Money is just one idol. You might ask yourself if there are others.

The really alarming message from Samuel’s people is that they want to be “like other nations.” Wrapped up in this request for a king is also a willingness, it seems, to sacrifice the distinctive and defining character of covenant identity that has been so important through the ages. They are the people of God, God’s chosen, and a light to the nations. Their request for a king is rooted in a desire for a more traditional identity, to be like the others, to assimilate to a certain degree.

And the problem with assimilation is that it runs the risk of robbing a community of its ability to offer a meaningful alternative to the ways of the world around it. What prophetic word will they have to offer, what word of hope, when they have surrendered their ideals for the sake of conforming?

This too is a question for Christians to think about. If we are as honest in writing our modern history as the ancient Israelites were with theirs we would admit that the biggest divide between us, bigger than any social issue, is related to this very issue.

Half of Christendom is convinced that the other has watered down the faith to the point of being totally devoid of any particular truth claims because it is afraid of offending anyone who may, and certainly has the right, to disagree.

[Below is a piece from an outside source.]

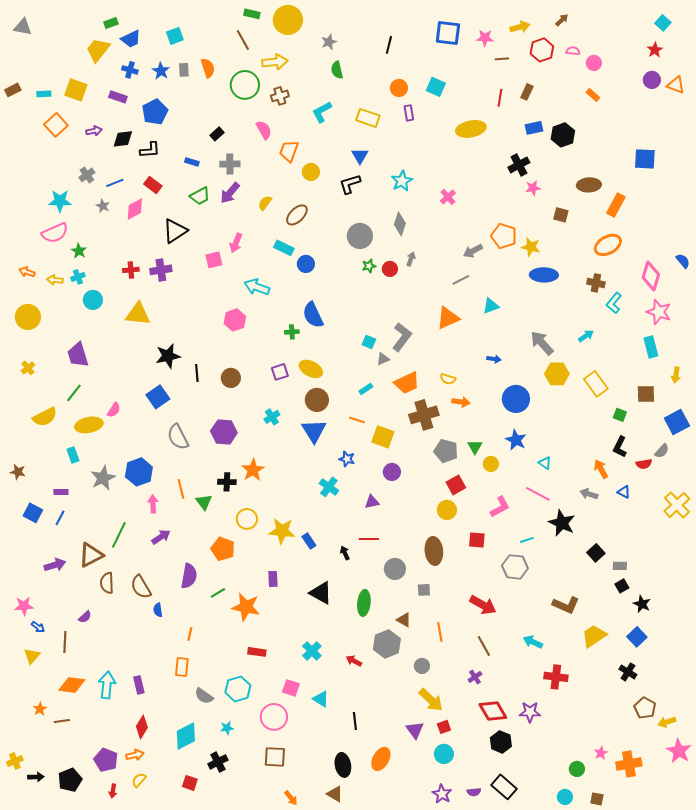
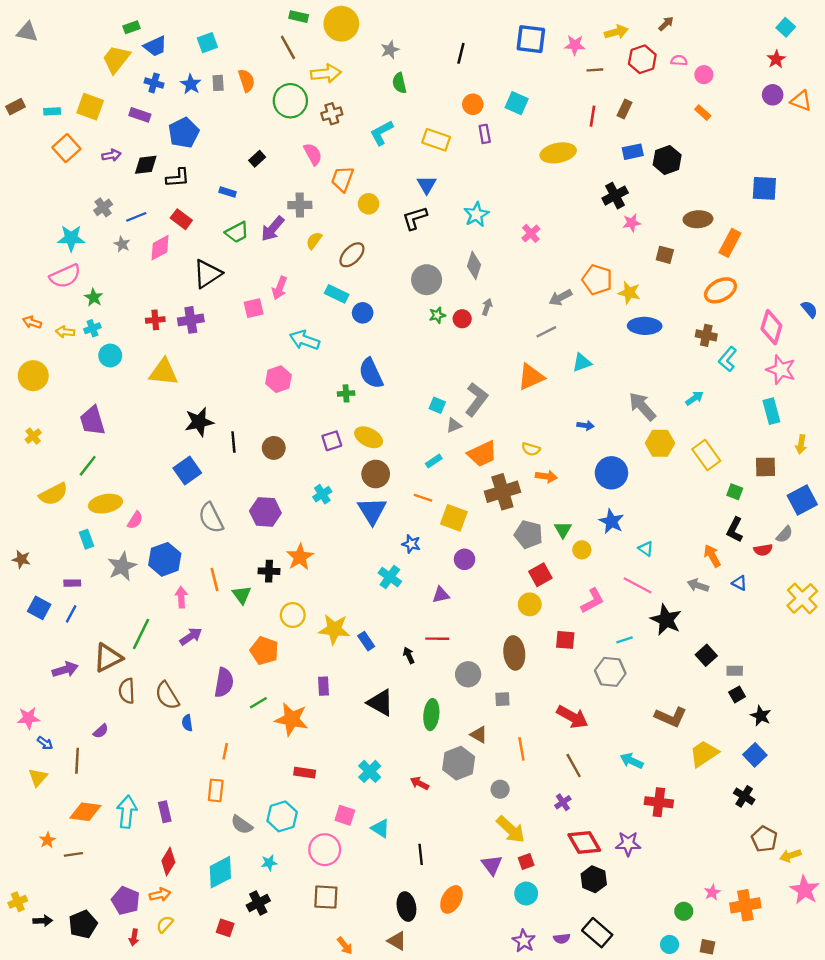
gray cross: (230, 164) -> (300, 205), moved
pink semicircle: (114, 410) -> (135, 520), moved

The other half sees the first as owning a faith that is so rigid and dogmatic that its essentially turned its God and its dogma into the same idol, robbing God of any beauty, dynamism, and love all for the sake of being able to cling to some clarity and control.

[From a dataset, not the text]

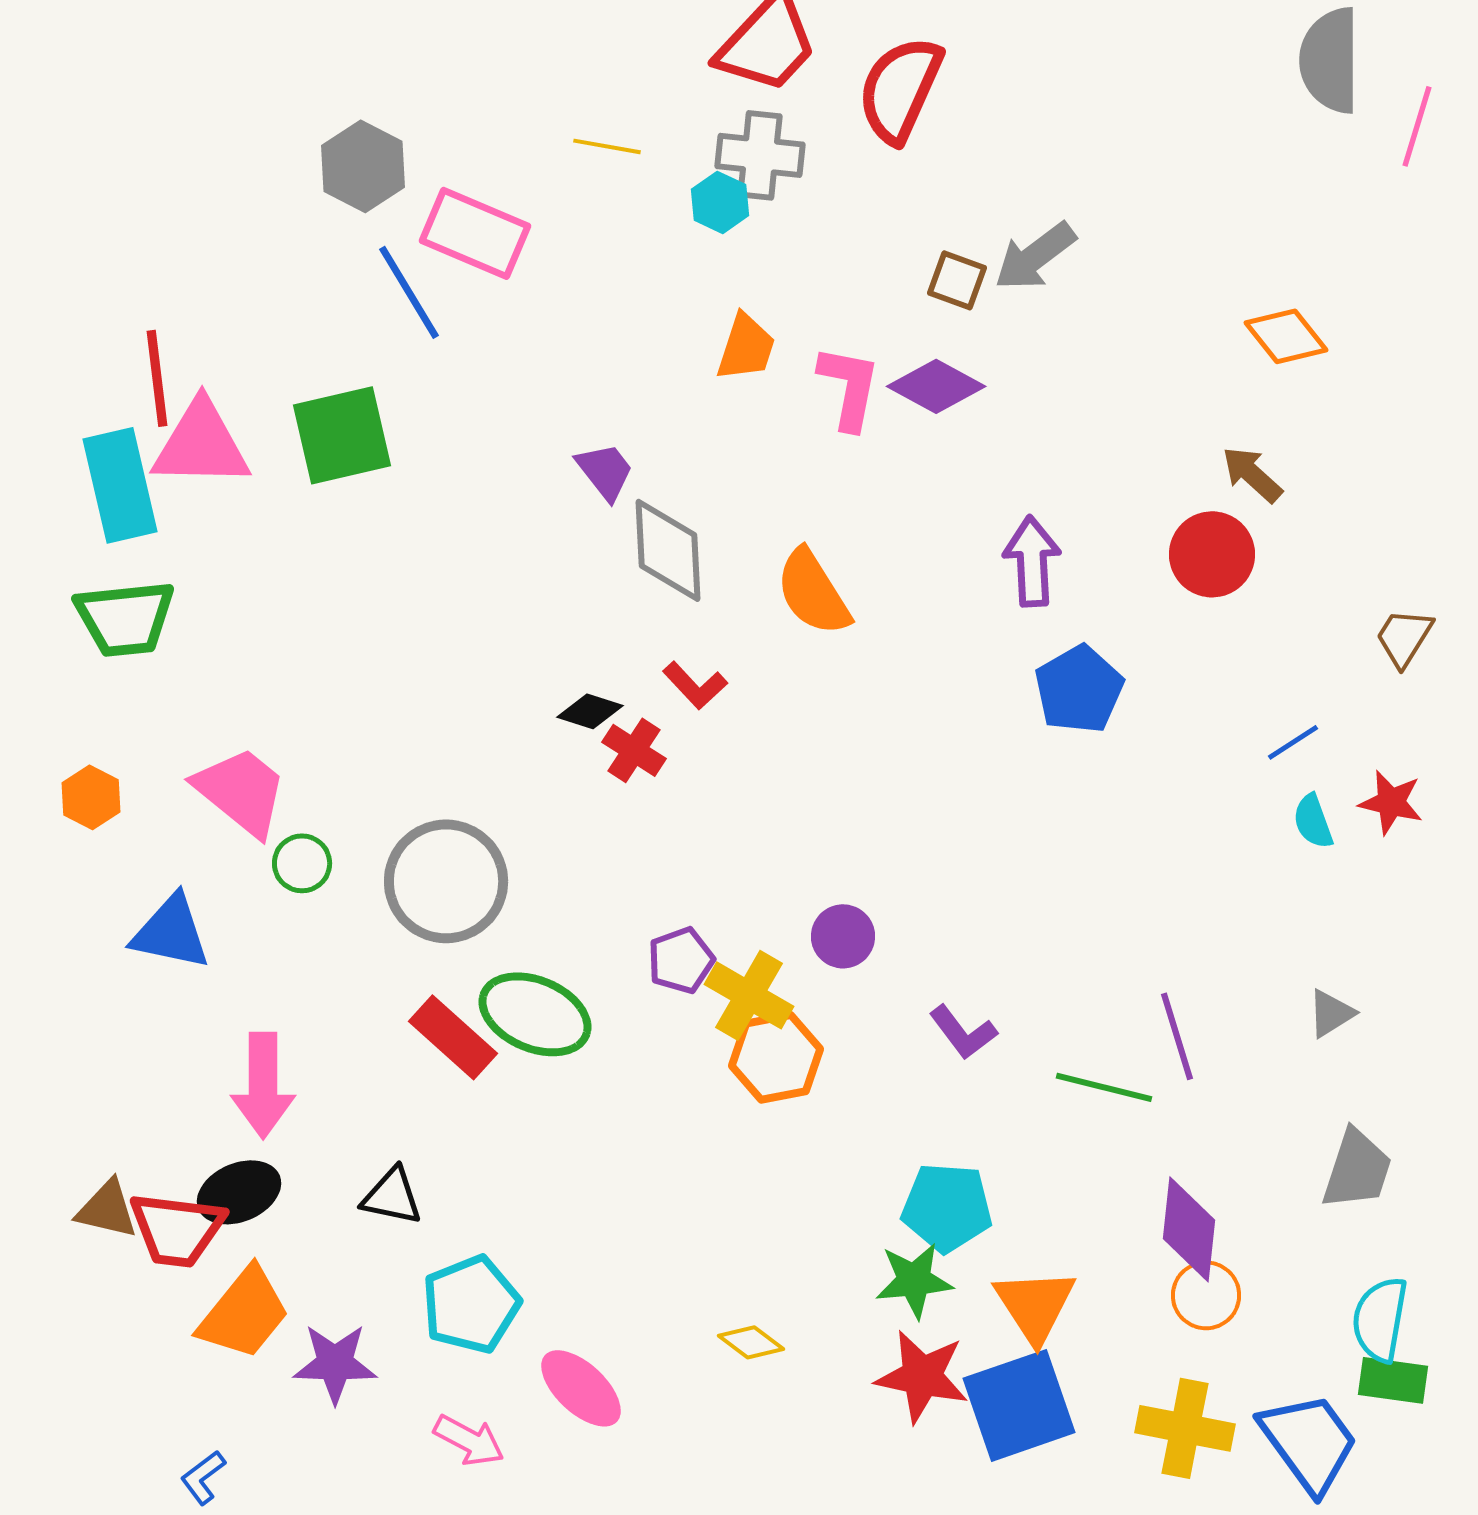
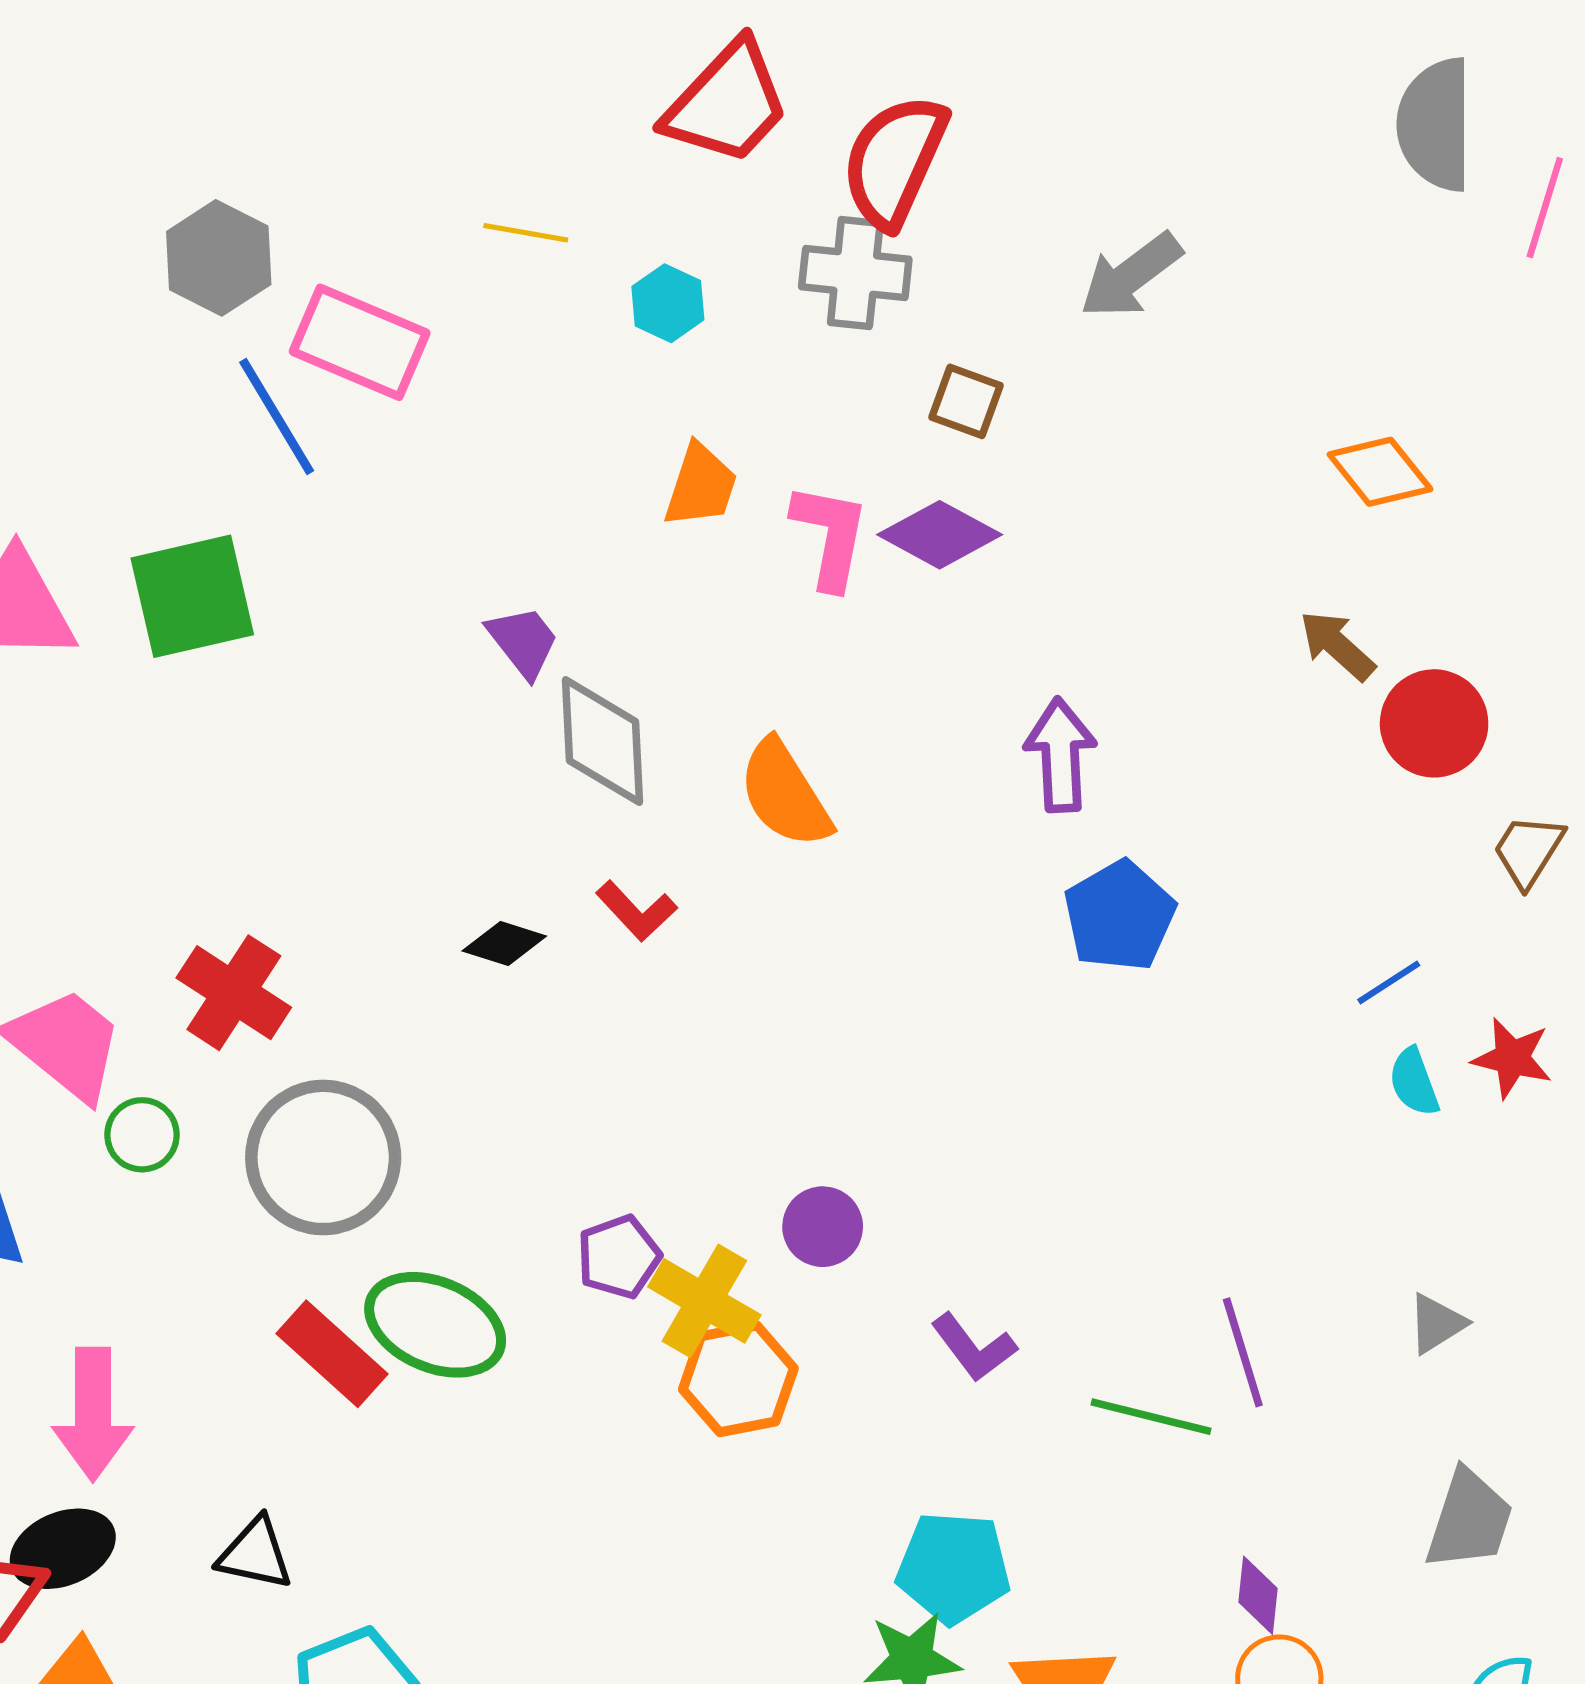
gray cross: (760, 155) -> (855, 273), moved
gray arrow: (1035, 256) -> (1131, 276), moved
red circle: (1212, 554) -> (1434, 723), moved
red cross: (634, 750) -> (234, 993), moved, size x1.4
purple diamond: (1189, 1229) -> (1258, 1595), size x0.6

The one side is accused of assimilating too much and the other not at all.

Which is the faithful way? Which is more in line with what the Spirit of God is doing in the world and in God’s people?

It is interesting that this is our question now given how not knowing the answer to it seems to be the downfall of both the scribes and the family of Jesus in our gospel text for the day.   Jesus has been engaged in some radical ministry. He’s called and people have suddenly followed. He’s cast out unclean spirits. He’s taught with authority in the synagogue. He’s cured lepers. He’s forgiven sins; he’s embraced sinners; and he’s healed on the Sabbath. He’s caused a fuss, and now that’s he’s back home a crowd has surrounded him. His family wants to reel him in; they think he’s crazy. The scribes want to shut him up; they think he’s possessed.

And Jesus tells them that the one unforgivable sin is blaspheming against the Spirit; it is not knowing the difference between what is “of God” and what is not. His family thinks they are doing the right thing; the scribes think they are doing the faithful thing, but what they are really doing is the safe thing. They are conforming, and in their conformity they have lost the kind of religion that keeps their hearts and minds open.

I have to tell you, I believe that Jesus is intentionally overstating his case. I don’t think there is such a thing as an unforgivable sin. But, he calls it that it to make a point, to impress upon them the significance of this particular sin – not because of its punishments, but because of its consequences, because of what it turns people into. After all, what’s worse, what’s more empty and unpleasant, than a religious person who as forgotten the love of God.

I think that Jesus is overstating his case because discerning between the ways of God and the ways of the world remains a tension for us all. None of us is perfect at it and when we get too close we run the risk of worshiping our own perfection, our own notions of what being truly faithful are. Thomas Merton who, among other things, was a great peace advocate applies this principle even to peace. I love these words. He says, “So instead of loving what you think is peace, love other men and love God above all. And instead of hating the people you think are warmakers, hate the appetites and the disorder in your own soul, which are the causes of war. If you love peace, then hate injustice, hate tyranny, hate greed – but hate these things in yourself, not in another.”

The ways of the Spirit, the ways of God, are out there and visible in the world. God is alive and active. But, to see it, to discern it, we need to let the Spirit have her way in our hearts and in our minds. I can’t think of anything more beautiful or more powerful than a group of people who have learned to do that together.